What do you do with unverified users?
My project ankidecks.com has been live for about two months now. I've recently started getting a stream of signups using legitimate looking emails, but clearly garbage usernames ("DgvIewBsJyGu", "sIkmJLzVYFj") that never verify their emails.
I'm curious what other indie hackers do - do you just let them be? Delete them? Maybe set an expiry period?
Trending on Indie Hackers
You guys aren't answering his question.
He's not asking how to prevent them.
He's asking what to do with them after they've signed up.
To OP, I leave them alone. They're harmless, apart from taking up some negligible disk space. Because I have an email verification system, nobody can do anything until they verify their email with me. So literally each of those emails only occupy one row on my database.
Leave them alone and move on.
I would try a honeypot before implementing captcha.
Like an invisible password field?
Yeah. Just make sure it works well with password managers (like 1password), because it may screw up those, and that will be a big UX issue.
Ooh, good point!
We, at https://tefter.io soft ban them. Their account and anything they post can only be seen by them.
If you have a standard privacy policy (and in the long run you need one), you should have defined a maximum retention period. At the end of that period (which could be weeks, months or years depending on your product), it's customary to send a reminder email alerting of upcoming deletion, and then after a little while, you delete all associated data.
I would suggest doing something similar for unverified emails, as a last chance to validate and activate it. Only use a shorter period (say 2 weeks?). Other than that, the only harm is your mental space, and the possible bias in your data analytics. Don't sweat it.
I stopped having the problem when I added recaptcha
Use Passwordless solutions for sign up and sign in. So, they have to verify their email before sign up.
Also, you can use login with social accounts
I always use Amazon Cognito as user directory, which charge only active users, I send follow-ups to only verified users too. Then I simply ignore unverified users.
Had the same exact problem. Used to get around 300-400 garbage spam signups for Prospectss almost everyday. Like @yj didn't wanted to make the signup harder, so I implemented invisible captcha! and no more garbage signups! 🥳
Invisible captcha? Something like putting a hidden input that says "password" and if it's filled in, throwing out the submission?
No, I was referring to this: https://developers.google.com/recaptcha/docs/invisible
Although there is a similar method to what you are suggesting to, where you create a hidden input field that the users cannot see so they wouldn't fill those fields but bots would fill it out so you can identify if it was bot signup. Although I had used this technique in one of my other project, it isn't 100% effective. I would say use the Google Invisible reCaptcha.
I'm having the exact same thing happen to my site. Legitimate looking emails, but with randomly generated strings as the name.
There's no obvious reason why someone would want to automate fake accounts on my site, so it's quite confusing.
I previously asked about the same thing on IH and someone suggested using a captcha on sign up.

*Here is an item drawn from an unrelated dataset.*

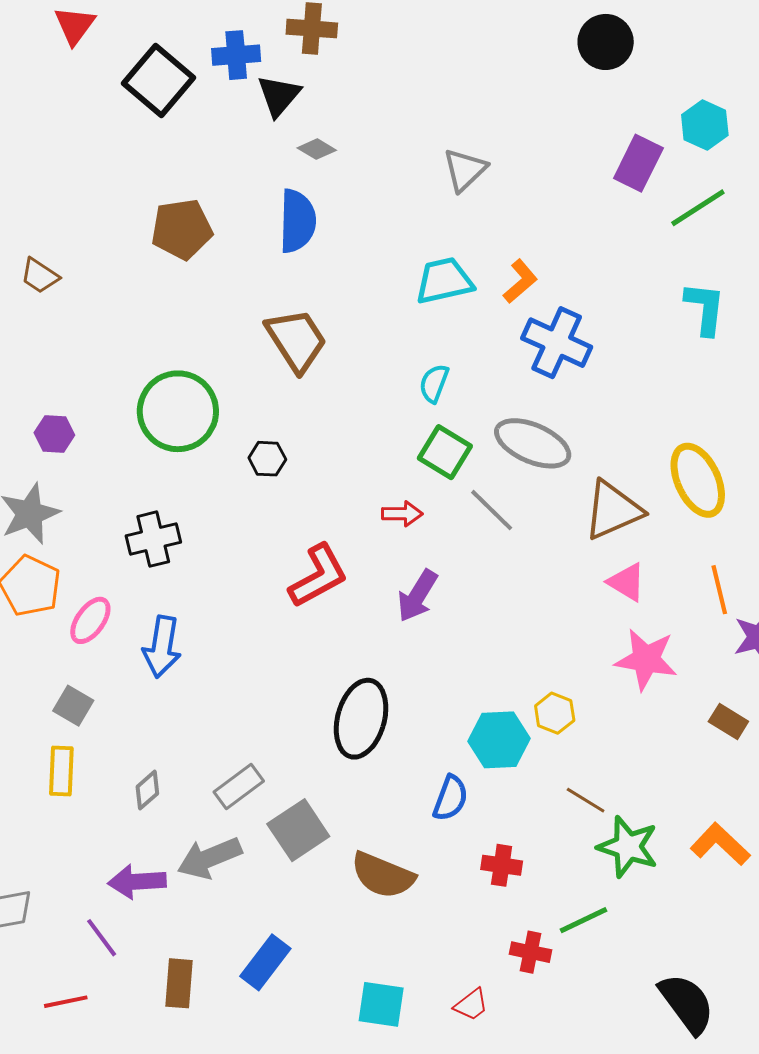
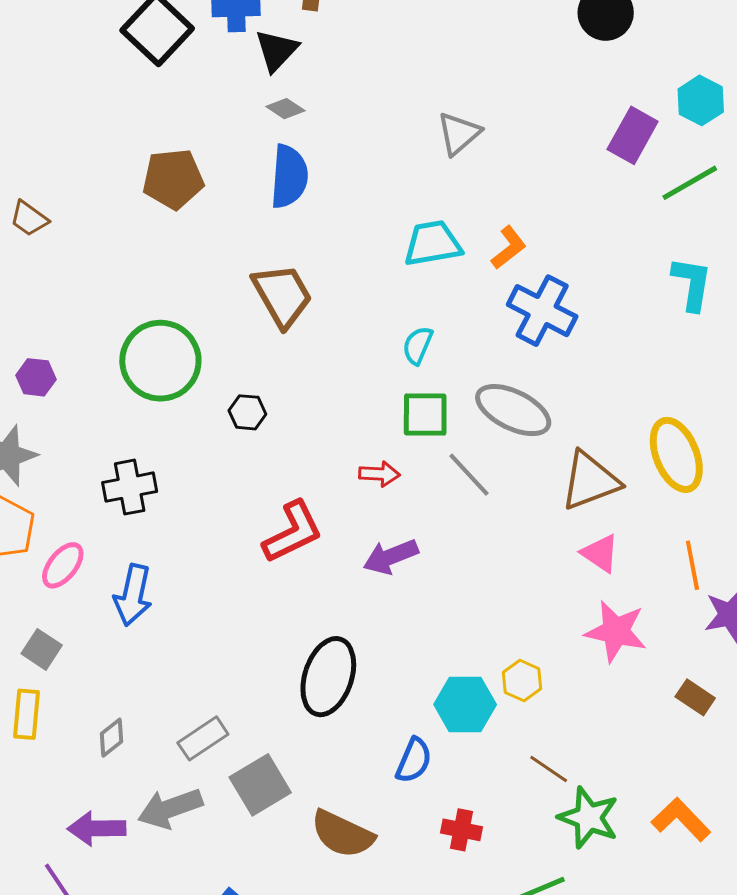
gray diamond: (317, 149) -> (285, 109), moved
green square: (445, 452) -> (425, 415), turned -34
purple arrow: (417, 596) -> (391, 557), turned 34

I didn't follow the suggestion because I'd rather not make sign up harder, but it's a valid option.
That's exactly what I'm thinking "why would anyone want fake accounts on my site?"

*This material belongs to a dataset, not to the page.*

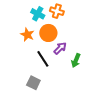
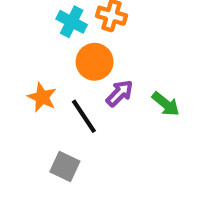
orange star: (27, 35) -> (42, 97), moved
green arrow: (76, 61) -> (166, 104), moved, turned -72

Probably bots that just sign up for any/every signup form they come across.
Maybe you need to create some sort of incent in your product which they can't reach without confirming their account?
Figure out the reason for the user of creating the account, and from there ask yourself if there's some minor but important functionality (Like interact with other users) that could be this incent? - Activate your account to do this/that
They problem is more that the accounts are pretty clearly fake and I'm not sure what to do with them.

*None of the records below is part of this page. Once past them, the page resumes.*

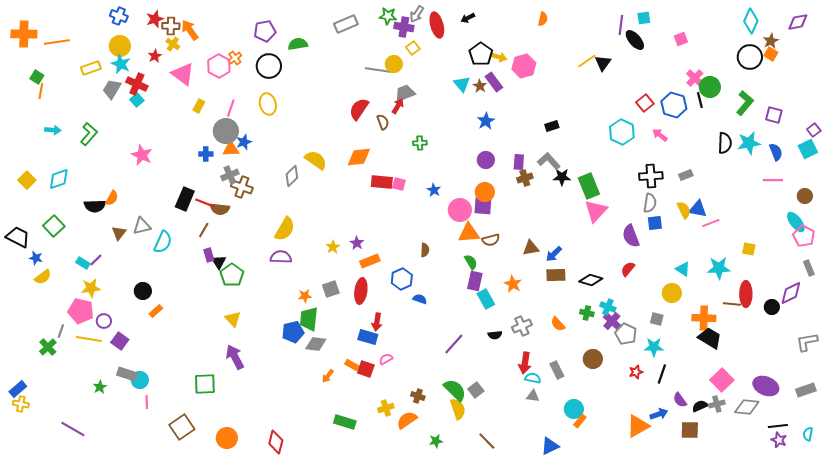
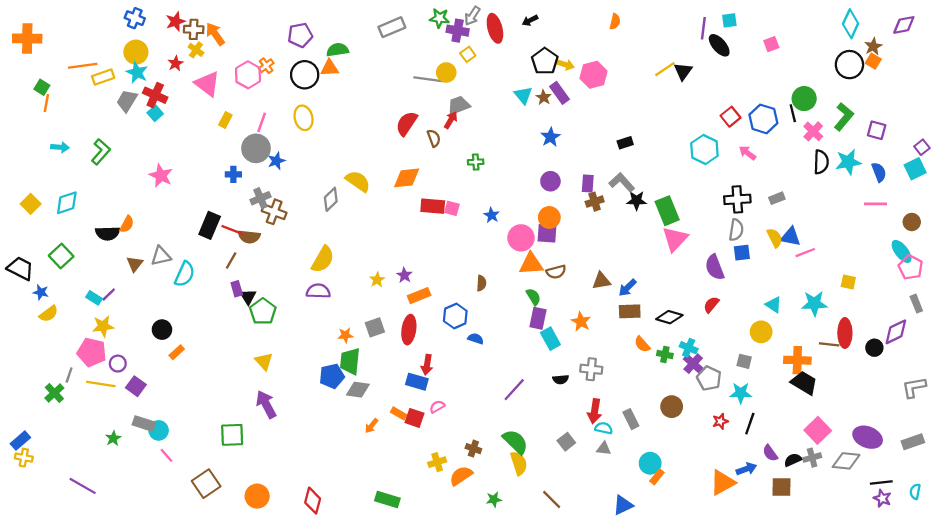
orange line: (57, 42) -> (83, 66), moved
pink cross: (695, 78) -> (813, 131), moved
orange triangle: (231, 149) -> (330, 68), moved
orange semicircle: (558, 324) -> (642, 344), moved
gray cross: (522, 326) -> (591, 369), turned 30
gray square: (476, 390) -> (566, 442), moved
pink line: (147, 402) -> (166, 455), turned -40
green rectangle: (345, 422) -> (387, 499), moved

Do you send follow-ups emails to unverified users? You can increase your activation rate with 2-3 follow-ups emails if a user does not confirm the email with the first confirmation message. After such a campaign, you can, for sure, delete unverified users.
Follow up emails are a good idea - on the small small chance that there is a real user buried in the noise.
I've had this on my todo list for a while. Still haven't visited it, but need to.
I'm not exactly sure what the options are. Thinking about a timed job that deletes any users who have a status of 'inactive' in the database, and their verification code db field has a timestamp in the past. If that makes sense.
Sure, this is what I'm leaning towards as well. If they haven't verified their email for a month - delete!
I'm also curious about these emails I am collecting. Have they been stolen? I wonder if I can submit them somewhere to say "these are bad actors"?
They're likely just making up the emails - but I'm sure some of them have actual mailboxes somewhere. Probably have a list in a file that is part of the script that runs and fills in forms like yours.
EDIT: guess you did mention further below, that they mostly seem legit.
I just started verifying them right from the get go.
In your case, you may want to verify these emails using a tool like NeverBounce before sending anything.
Also providers like Amazon SES have a mechanism so they let you know in case an email bounces (so you don't send again).
I'm not having any issue with emails bouncing - (almost) all the emails seem to make it to their final destination. But nobody clicks the link to verify.
There was a product I saw the other day on product hunt. It’s an toolbox api for developers, maybe you can use it to filter spam/free emails? Abstract API
This comment was deleted 3 years ago.
It doesn't really cost anything - besides filling up the db with bunch of junk users.
I think reminders are a good idea - give them one last chance.